Dans un arrêt remarqué du 28 janvier 2026, la Cour de cassation apporte une réponse claire : la violation d’une clause de non-concurrence ne peut pas priver l’agent commercial de sa commission dès lors que l’opération conclue entre le mandant et le client a été exécutée [[Cass. com., 28 janv. 2026, n°24-11.095]].

 

Cette décision s’inscrit dans la logique protectrice du statut légal de l’agent commercial et rappelle la portée impérative des dispositions du Code de commerce. Elle présente un intérêt pratique majeur pour les dirigeants d’entreprise, responsables juridiques, agents commerciaux et avocats intervenant en droit des affaires dans les Yvelines et en droit de la distribution.

 

 

 

 

 

Le droit à commission de l’agent commercial : un principe central du statut légal

 

Le contrat d’agence commerciale repose sur une logique économique particulière. L’agent commercial agit comme un intermédiaire indépendant chargé de négocier ou de conclure des contrats pour le compte d’un mandant.

 

Sa rémunération repose essentiellement sur la commission. Celle-ci représente la contrepartie directe de son activité de prospection commerciale.

 

Le statut de l’agent commercial est défini par les dispositions du Code de commerce [[C. com., art. L134-1]]. Ce régime juridique organise de manière précise les conditions d’acquisition et d’extinction du droit à commission.

 

Selon l’article L134-9 du Code de commerce, la commission est acquise dès que l’opération commerciale a été exécutée ou aurait dû l’être en vertu de l’accord conclu entre le mandant et le tiers [[C. com., art. L134-9]].

 

Cette règle signifie concrètement que le droit à commission est directement lié à la réalisation de l’opération commerciale.

 

Dès lors que le contrat conclu grâce à l’intervention de l’agent est exécuté, la commission devient exigible.

 

La loi prévoit toutefois une hypothèse spécifique permettant l’extinction de ce droit.

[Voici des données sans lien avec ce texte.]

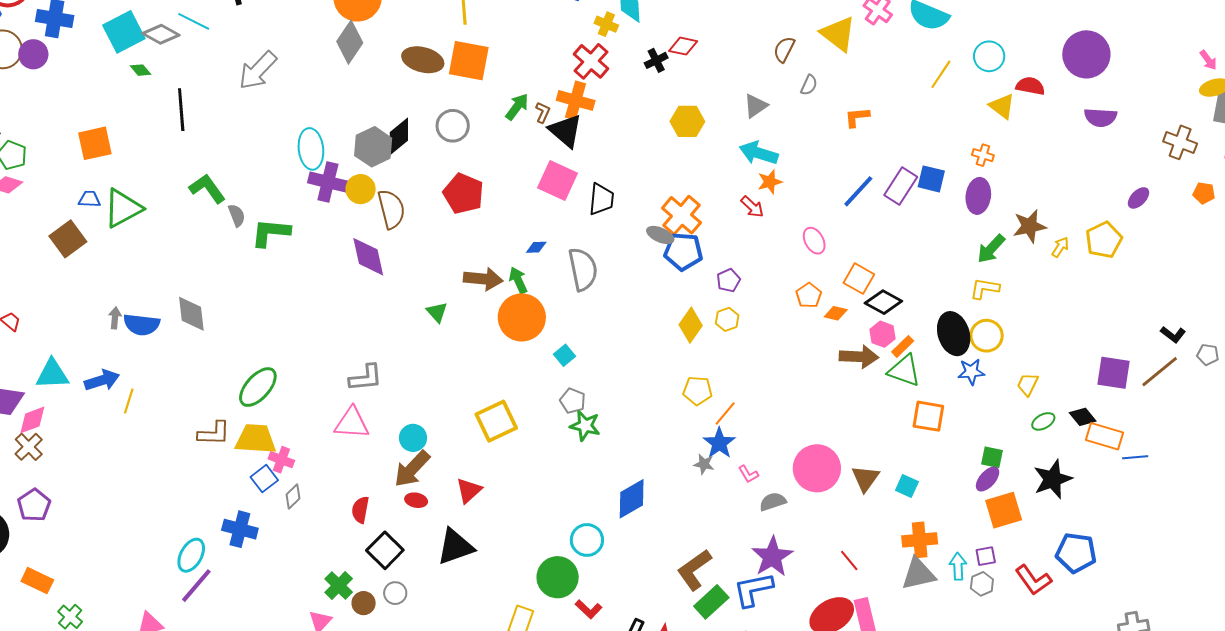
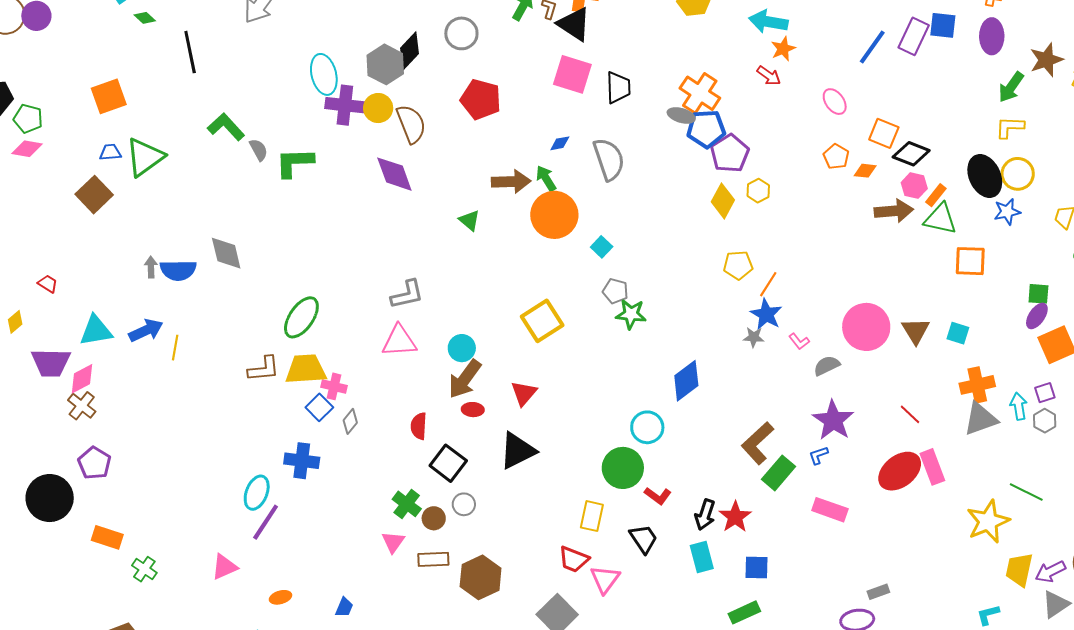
purple pentagon: (729, 280) -> (730, 153), moved, size x1.6
blue L-shape: (753, 590) -> (818, 455), size x0.5

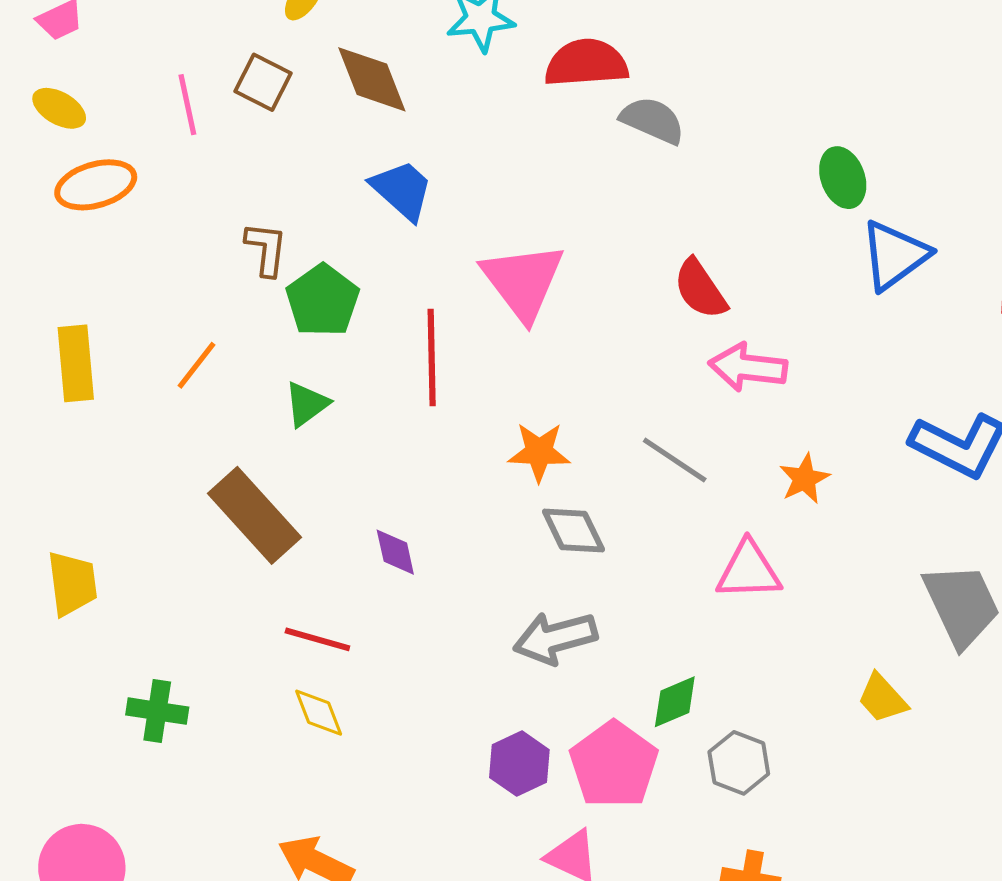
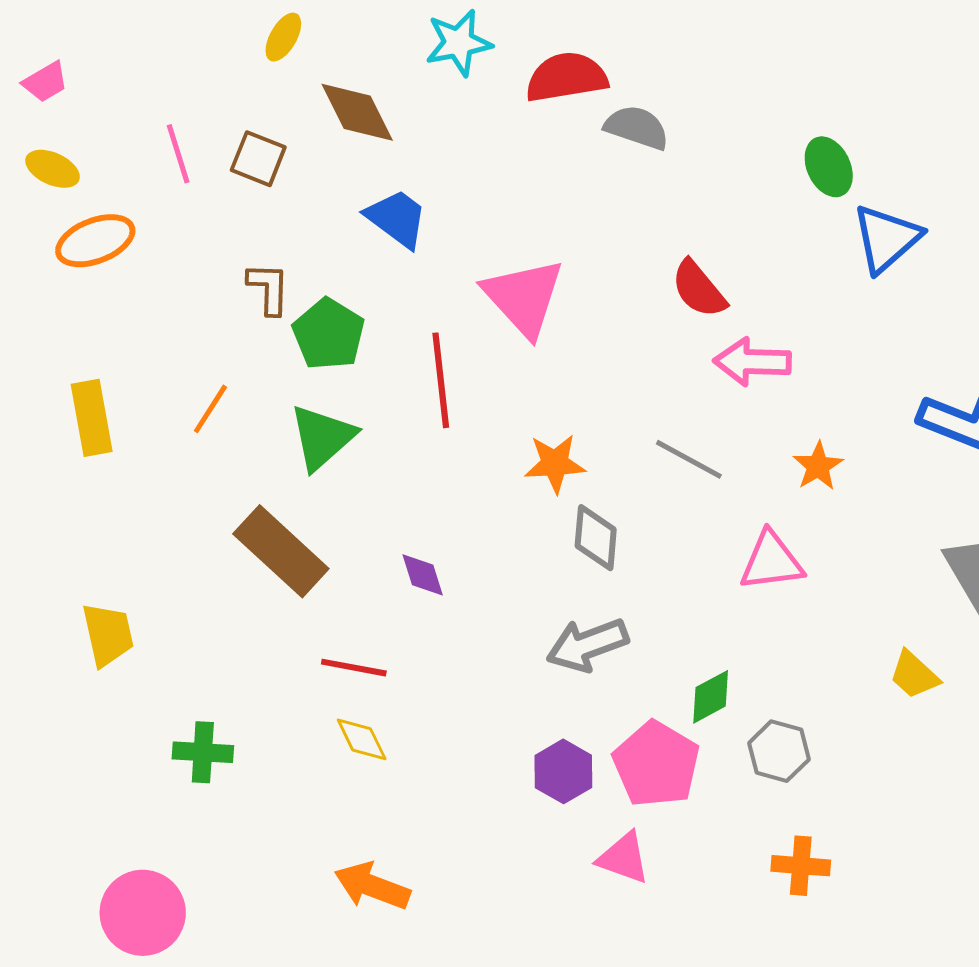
brown square: (263, 82) -> (258, 159), moved
green triangle: (307, 404) -> (322, 437), size x1.5
gray diamond: (573, 530) -> (596, 538), turned 36

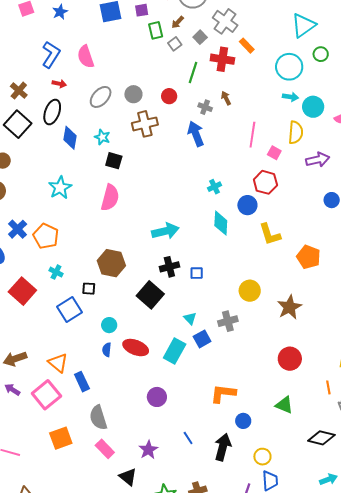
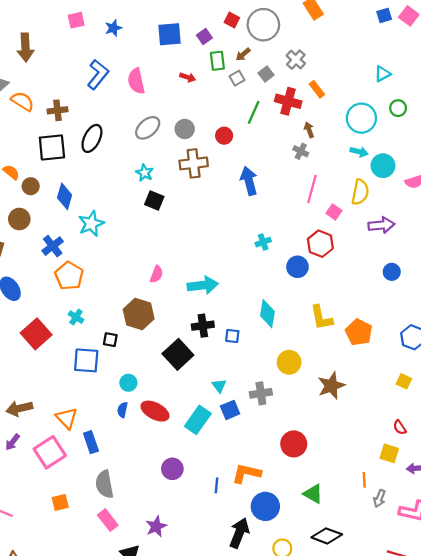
purple square: (142, 10) -> (204, 37), turned -32
gray cross: (225, 21) -> (296, 60), size x0.7
cyan triangle: (303, 25) -> (382, 74), size x0.6
red arrow: (59, 84) -> (188, 77), moved
brown cross: (19, 91) -> (58, 110), turned 36
brown arrow: (226, 98) -> (309, 130), moved
gray cross: (205, 107) -> (301, 151), moved
black square: (18, 124) -> (52, 147), turned 36
blue diamond: (70, 138) -> (65, 196), moved
pink semicircle: (110, 198) -> (157, 274), moved, size x0.6
cyan diamond: (221, 223) -> (267, 314), moved
blue cross: (18, 229) -> (53, 246), moved
yellow L-shape: (270, 234) -> (321, 318), moved
blue square: (70, 310) -> (86, 360), turned 30
red circle: (290, 359) -> (294, 444), moved
purple arrow: (12, 390) -> (12, 442), turned -91
blue circle: (243, 421) -> (265, 506), size x1.6
orange square: (61, 438) -> (60, 502), size x0.7
blue line: (188, 438) -> (217, 485), moved, turned 32
black diamond: (321, 438) -> (327, 536), moved

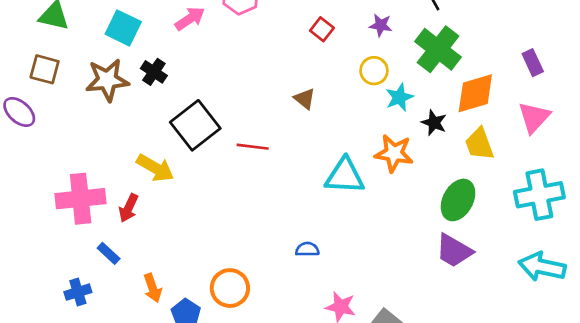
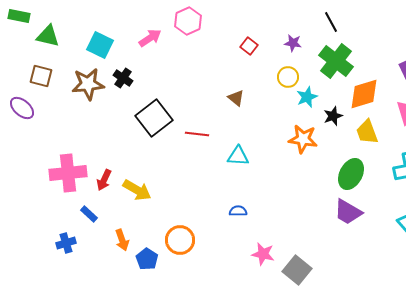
black star: (434, 123) -> (333, 116), turned 30
yellow arrow: (155, 168) -> (137, 190), moved
cyan triangle: (345, 176) -> (238, 156), moved, size x0.7

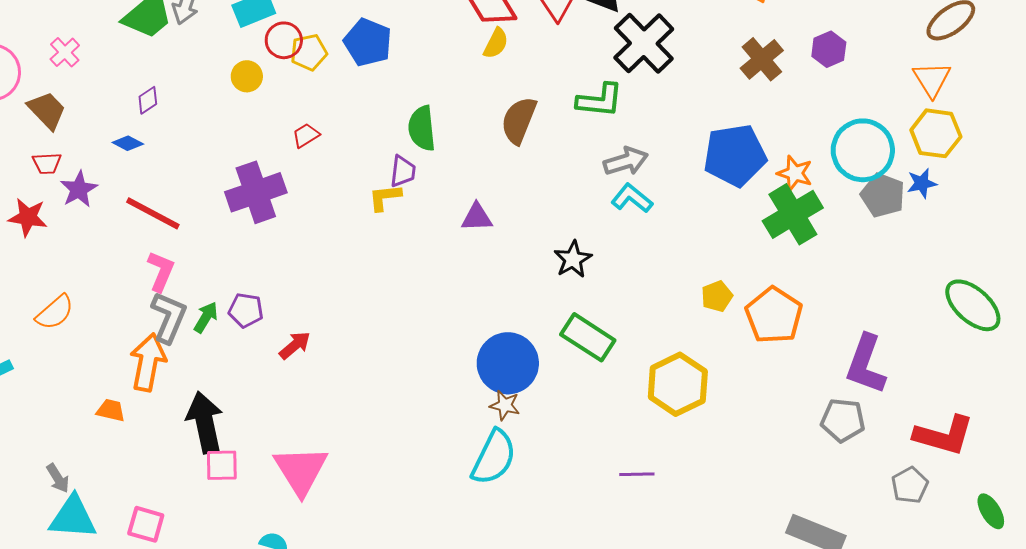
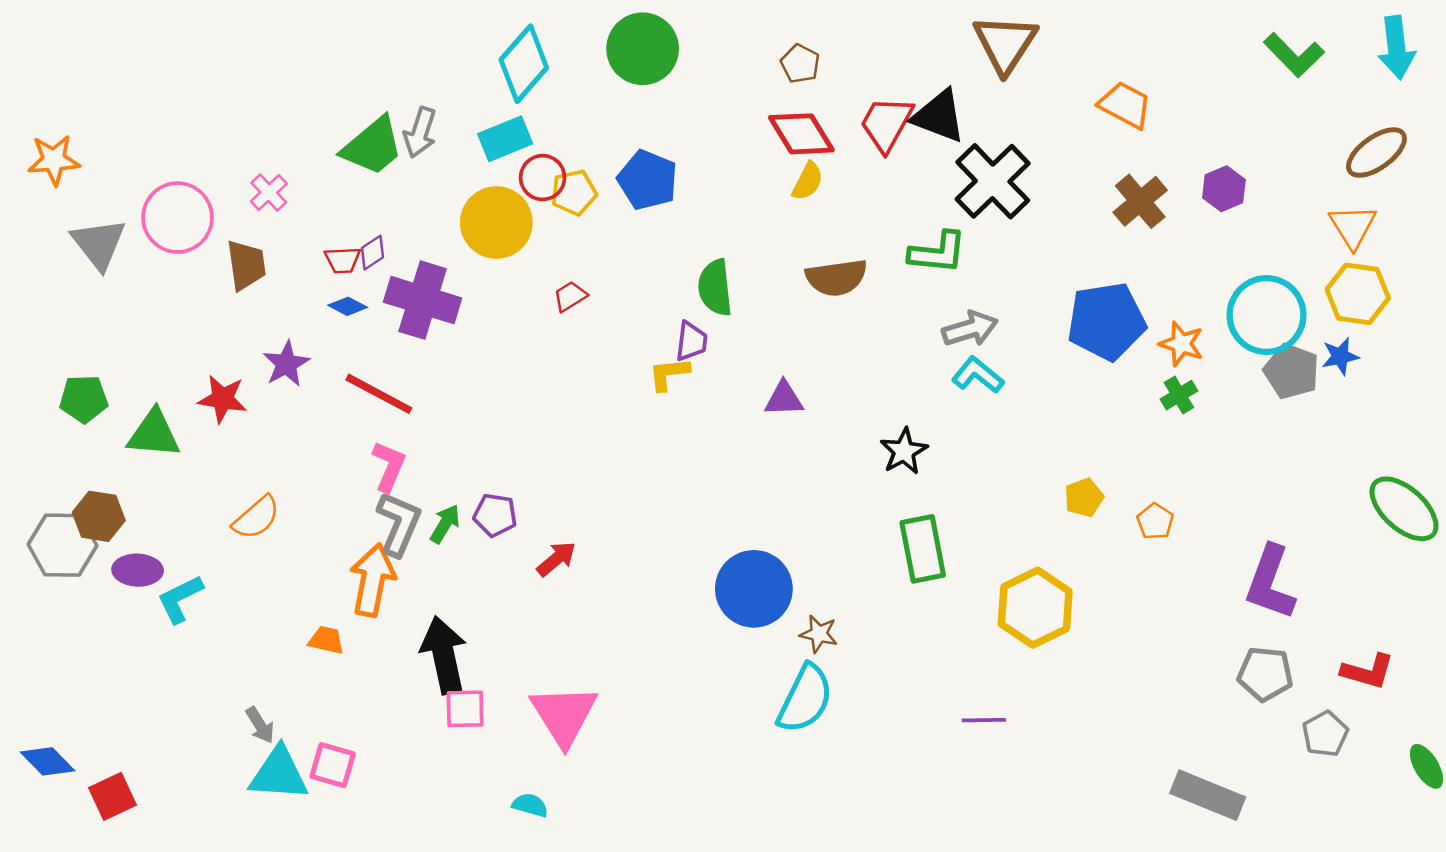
yellow circle: (247, 76) -> (496, 223), size x1.8
brown trapezoid: (47, 110) -> (246, 265), turned 36
brown semicircle: (519, 120) -> (836, 278), turned -120
red trapezoid: (47, 163) -> (343, 260), moved
purple cross: (256, 192) -> (423, 300), moved, turned 36
green cross: (793, 214) -> (1179, 395), size x0.5
orange pentagon: (774, 315) -> (1155, 521), size x0.5
green rectangle: (588, 337) -> (923, 549), turned 46
blue circle: (508, 363) -> (754, 589), moved
gray pentagon: (843, 420) -> (1265, 674), moved
red L-shape: (944, 435) -> (1368, 671), size x0.7
pink square: (146, 524) -> (333, 765), moved

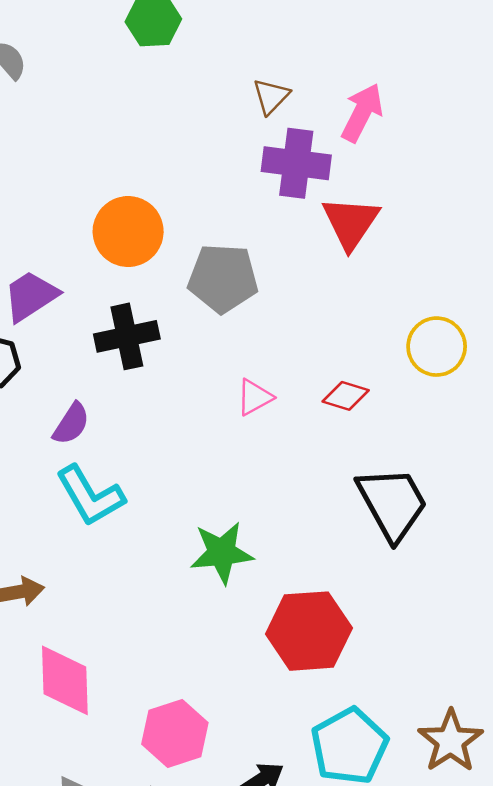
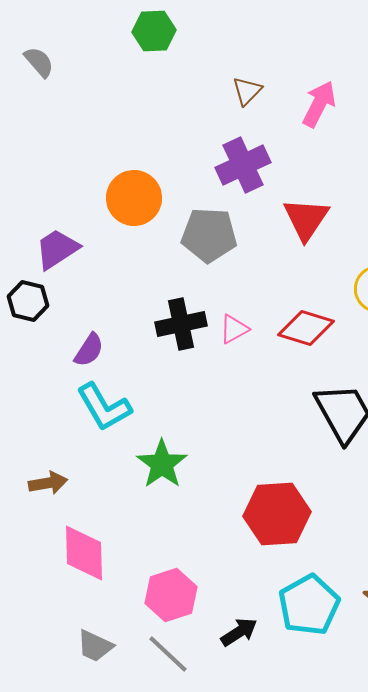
purple cross: (296, 163) -> (243, 165), moved, turned -32
red triangle: (351, 223) -> (306, 219), moved
black cross: (127, 336) -> (181, 324), moved
red diamond: (346, 396) -> (306, 328), size x1.5
green star: (222, 553) -> (162, 464), moved, turned -30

L’article L134-10 du Code de commerce dispose que la commission peut disparaître lorsqu’il est établi que l’opération commerciale ne sera pas exécutée et que cette inexécution n’est pas imputable au mandant [[C. com., art. L134-10]].

 

En dehors de cette situation, le droit à commission demeure en principe acquis.

 

La jurisprudence rappelle régulièrement que la preuve de l’inexécution du contrat incombe au mandant [[Cass. com., 31 mars 2015, n°14-10346]].

 

Ce cadre légal particulièrement protecteur explique la solution adoptée par la Cour de cassation dans l’arrêt commenté.

 

 

 

Une protection renforcée par le caractère d’ordre public du statut de l’agent commercial

 

Le statut de l’agent commercial ne se limite pas à fixer des règles supplétives. Il comporte également plusieurs dispositions impératives destinées à protéger l’agent dans la relation contractuelle.

 

Le Code de commerce prévoit ainsi que toute clause contractuelle dérogeant au statut au détriment de l’agent est réputée non écrite [[C. com., art. L134-16]].

 

Cette disposition limite la liberté contractuelle des parties.

 

Concrètement, les contrats d’agence commerciale ne peuvent pas introduire des règles qui affaibliraient les protections prévues par la loi.

 

Or, dans la pratique, les contrats contiennent fréquemment des stipulations destinées à limiter ou conditionner le droit à commission.

 

Certaines clauses prévoient par exemple que la commission n’est pas due en cas de faute grave de l’agent ou en cas de violation de certaines obligations contractuelles.

 

D’autres stipulations prévoient la perte de la commission en cas de concurrence déloyale ou de violation d’une clause de non-concurrence.

 

La question est alors de savoir si ces clauses peuvent produire effet lorsque l’opération commerciale a été exécutée.

 

L’arrêt rendu le 28 janvier 2026 apporte une réponse particulièrement nette à cette interrogation.

 

 

 

Les faits à l’origine du litige : la violation d’une clause de non-concurrence

 

L’affaire soumise à la Cour de cassation concernait un agent commercial exerçant dans le secteur immobilier.

 

Une agence immobilière avait conclu avec cet agent un contrat d’agence commerciale comportant notamment une clause de non-concurrence applicable après la rupture du contrat.

 

Cette clause interdisait à l’agent de se réinstaller dans une zone géographique déterminée pendant une période donnée.

 

Le contrat prévoyait également un mécanisme de rémunération spécifique. L’agent devait percevoir une commission sur les opérations dont il était à l’origine lorsque les ventes étaient définitivement conclues dans un délai de trois mois suivant la cessation de ses fonctions.

 

Toutefois, cette rémunération n’était due que sous réserve de l’absence de faute grave de l’agent.

 

Après la rupture du contrat d’agence commerciale, l’agent s’est rapidement réinstallé à proximité de son ancien mandant.

 

L’agence immobilière a estimé que ce comportement constituait une violation de la clause de non-concurrence.

 

Dans le même temps, plusieurs opérations immobilières initiées par l’agent avant la rupture du contrat ont été conclues avec succès.

 

L’agent a donc sollicité le paiement des commissions correspondantes.

 

Le mandant s’y est opposé en invoquant la faute grave résultant de la violation de la clause de non-concurrence.

 

 

 

La position de la cour d’appel : la faute grave prive l’agent de sa commission

 

La Cour d'appel de Riom a rejeté la demande de l’agent commercial.

 

Les juges du fond ont considéré que le non-respect de la clause de non-concurrence constituait un manquement grave aux obligations contractuelles de l’agent.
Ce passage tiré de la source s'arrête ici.